「ここはカレーも出るんですか?」
「昨日(月曜日)はカレーだったんですよ。めちゃめちゃよかった」

 私が知っている情報では、ここの炊き出しは火・木・土・日の週4日である。昨日もあったのだろうか。

「正直言うと、毎日どこかであるっす。場所は少しずつ違うんですけど。昨日はあそこの炊き出しが最終日だったんすよ」

 短パン小僧は駅前の大通りを挟んだ反対側にあるパチンコ店のほうを指差した。そこでは4年間、炊き出しが行われていたが、なんと昨日をもって撤退してしまったのだという。

「めちゃめちゃよかった」というカレーは、どんな味だったのか。一度は食べてみたかったものだ。

「今日の朝は(寿町の中にある)寿公園でも炊き出しがあったんですよ。あっちに住んでいる人に聞いてみたらいろいろあるはずですよ。ってか、お兄さんなんか普通に働いてそうじゃないですか。なんで、こんなところいるんすか?」

 とくに小綺麗な格好をしているわけでもないのだが、30代というだけでやはり炊き出し界隈では浮いてしまう。それに、私はサンダル履きでもなければ、歯も1本も抜けていない。

 短パン小僧は28歳だと言った。1カ月前に横浜の綱島にある実家を出て、寿町のすぐ裏手にある山田町に住み始めた。短期の派遣に登録し、月に数日だけ仕事に行っているという。

 理由はぼかされてしまったが、「親と喧嘩して、今は実家にいるのがダメなんですよ」と話していたので、「いい加減、仕事しろ」などと言われ、追い出されたのかもしれない。

「ってか、まだ始まんないんすかね」

 イラつく短パン小僧に「19時半に始まったこともあるよ。
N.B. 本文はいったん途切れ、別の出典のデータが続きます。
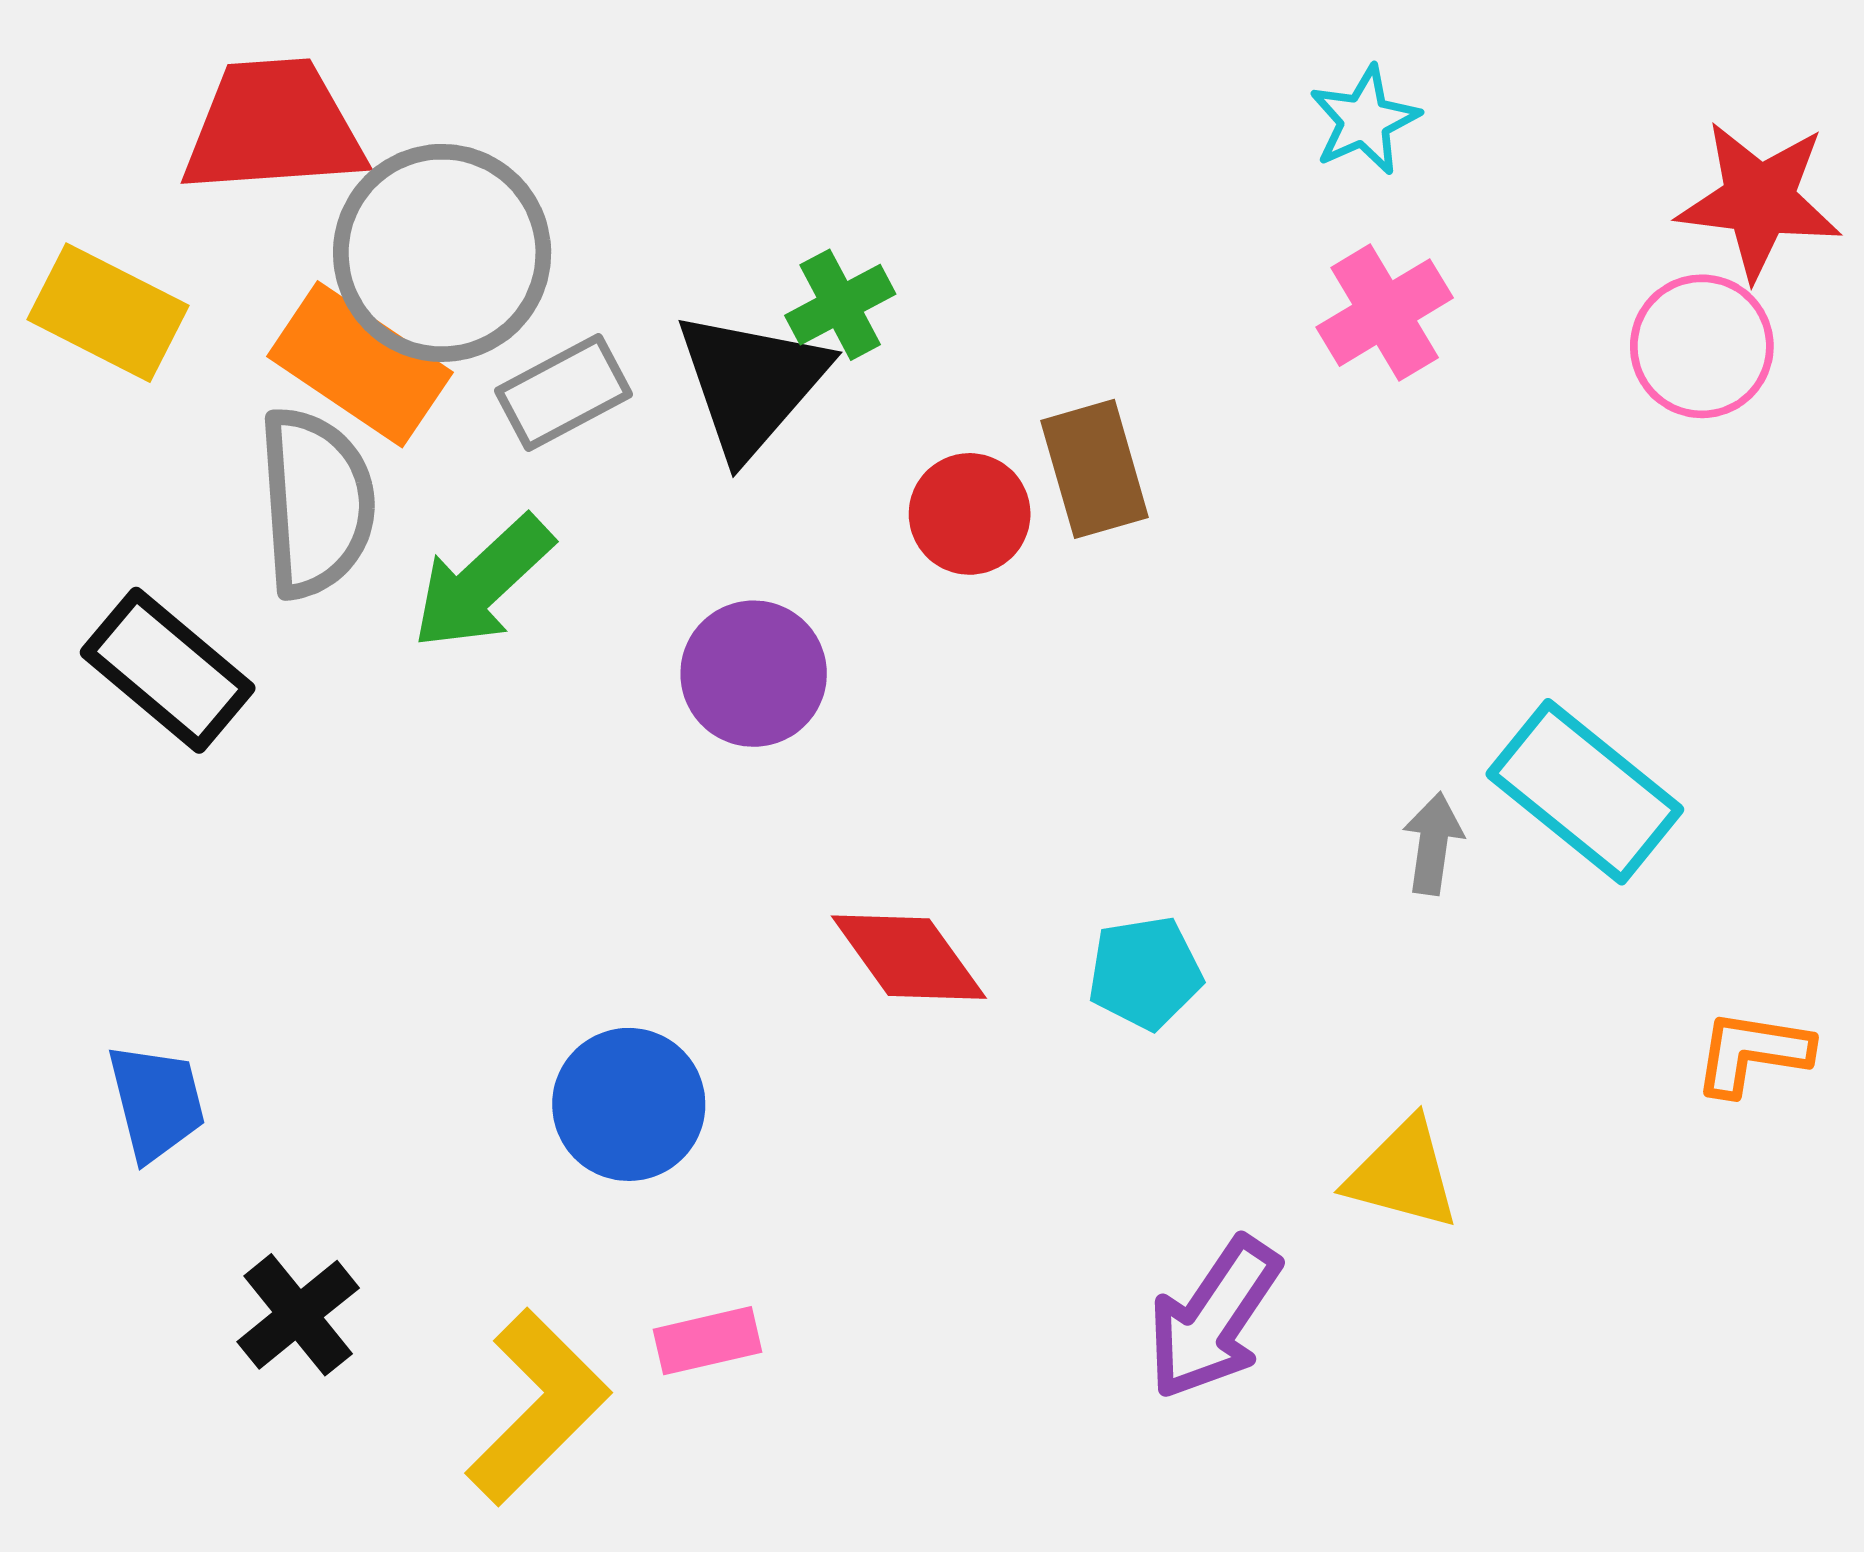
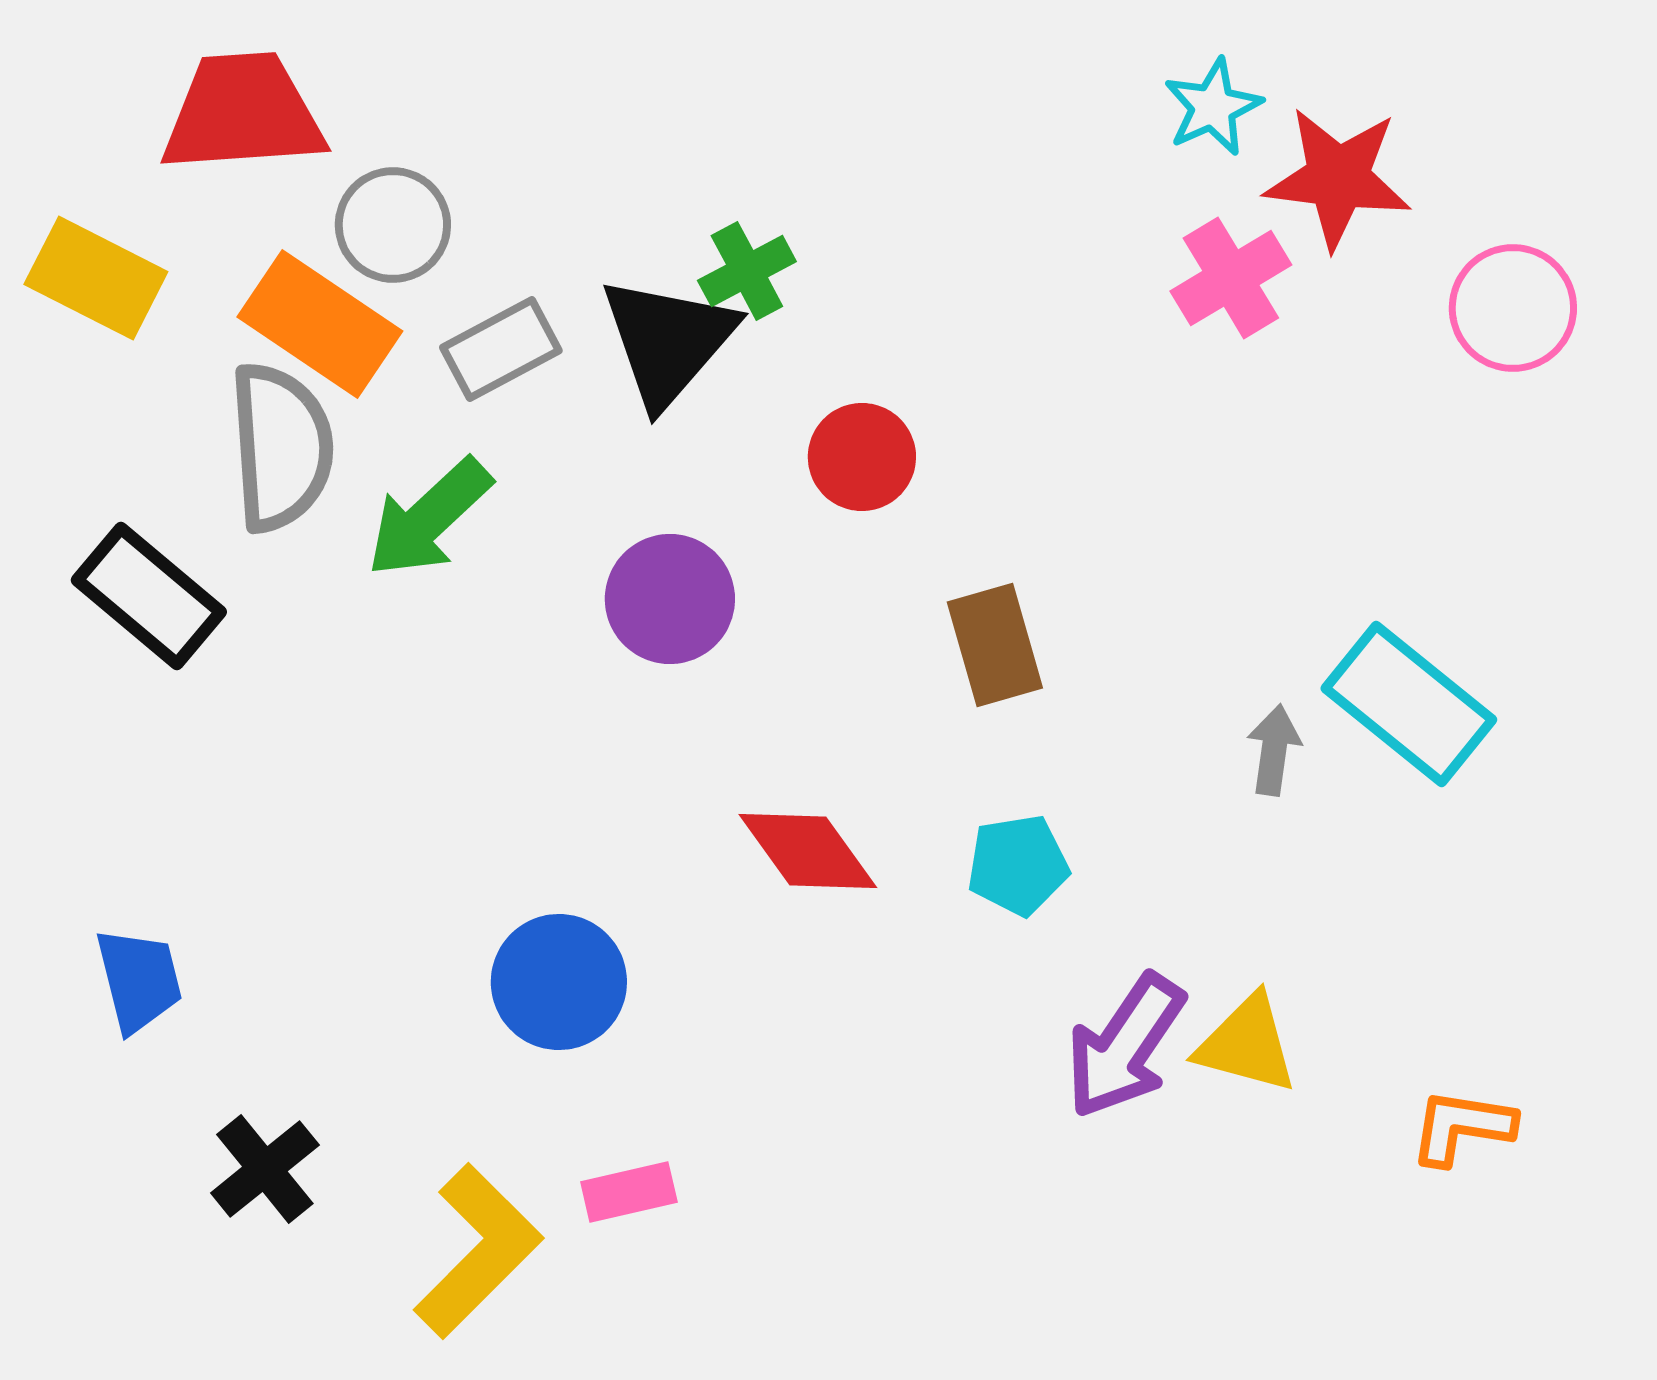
red star: (1759, 200) -> (1338, 178), moved
gray circle: (442, 253) -> (393, 225), size x0.6
brown rectangle: (1094, 469) -> (995, 645), moved
orange L-shape: (1752, 1053) -> (1462, 1127), moved
purple arrow: (1214, 1318) -> (1125, 1046), moved

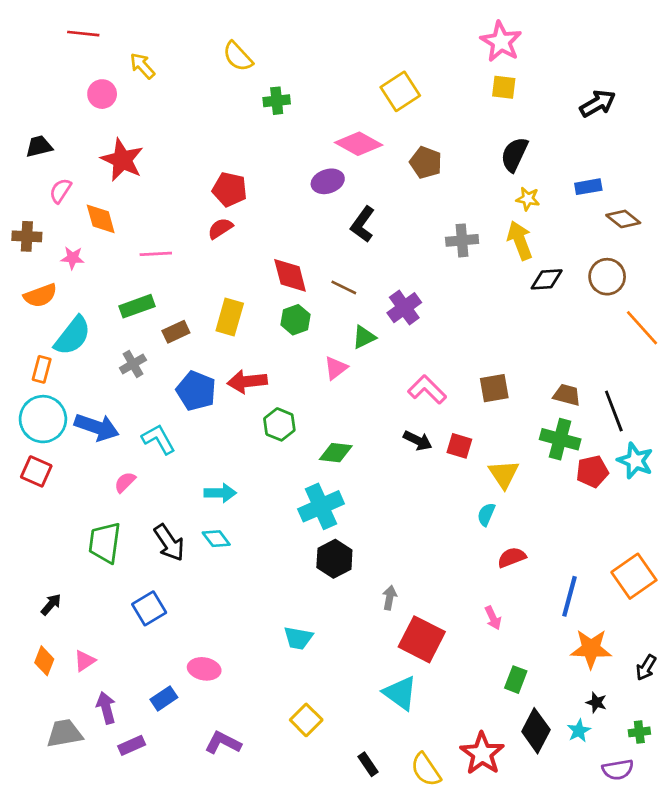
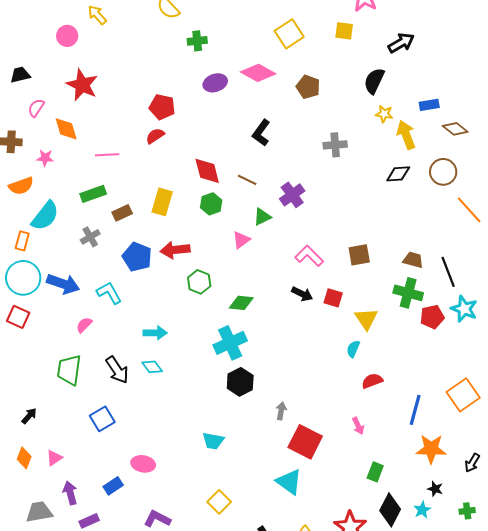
yellow square: (504, 87) -> (344, 31), moved
black arrow: (598, 103) -> (401, 43), moved
purple ellipse: (328, 181) -> (215, 83), moved
yellow arrow: (520, 240) -> (406, 135), moved

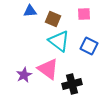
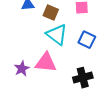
pink triangle: (48, 69) -> (46, 63), turned -30
black cross: (72, 84) -> (83, 78), moved

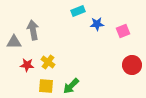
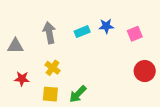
cyan rectangle: (78, 11) -> (82, 32), moved
gray arrow: (33, 30) -> (49, 33), moved
red star: (27, 65) -> (22, 79), moved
あっちにも都合あるんじゃないの」と、間に並んでいるおじさんが言う。

「ふざっけんなよ。遅すぎですよ。もう15分くらい待ってるんすよ」

 あえて口にはしないが、文句を言う立場ではないだろうとおじさんは感じていたと思うし、私もそう思った。

 しばらくすると行列が動き出した。外国人のボランティアたちから配られたのは、小さめのおにぎり1つとバナナ1本だった。

 おにぎりは、わかめと鮭のふりかけを混ぜただけのもので、具は入っていない。かなり腹が減っていたので、1分足らずで完食してしまった。

「おにぎり1個とバナナ1本だけか……」

 先ほど、身勝手に憤る短パン小僧を心の中でたしなめていたはずが、炊き出しの内容に不満を感じている自分がいた。少し離れた場所でおにぎりを頬張っている短パン小僧をチラッと見ると、やはり私と同じ表情をしていた。

◆愛を煮込む雑炊

「雑炊のときとかヤバイっすよ、マジで。あれはうますぎる。しかも、おかわり何杯でもできるんですよ。最終的に4周くらいした人が勝ちみたいな。だから、早く並ぶみたいな。お兄さん、そこは行ったほうがいいですよ」

 短パン小僧がそう教えてくれた。そんなに勧めるのなら明日にでも行ってみたい。いつ、開催されるのだろうか。

「えっと……」

 短パン小僧が日程を思い出そうとしていると、「毎週金曜13時から!」と、間にいた70代のおじさんが即答した。

 その早さは新参者である私たちとは明らかに格が違った。炊き出し界隈には、炊き出しのスケジュールをすべて丸暗記し、その時間になると体が勝手に動き出すレベルまで達している達人が何人かいるのだ。

「火曜と木曜は19時から、土日は18時から!」

 おじさんはまるで「九九」を唱えるくらい、板に付いている。

 短パン小僧絶賛の雑炊は、寿町の中にある寿公園で振る舞われるという。寿町にもうひとつある公園、横浜市寿町健康福祉交流センター前の広場もそうだが、寿公園ではドヤの住人同士が口論する光景をよく目にする。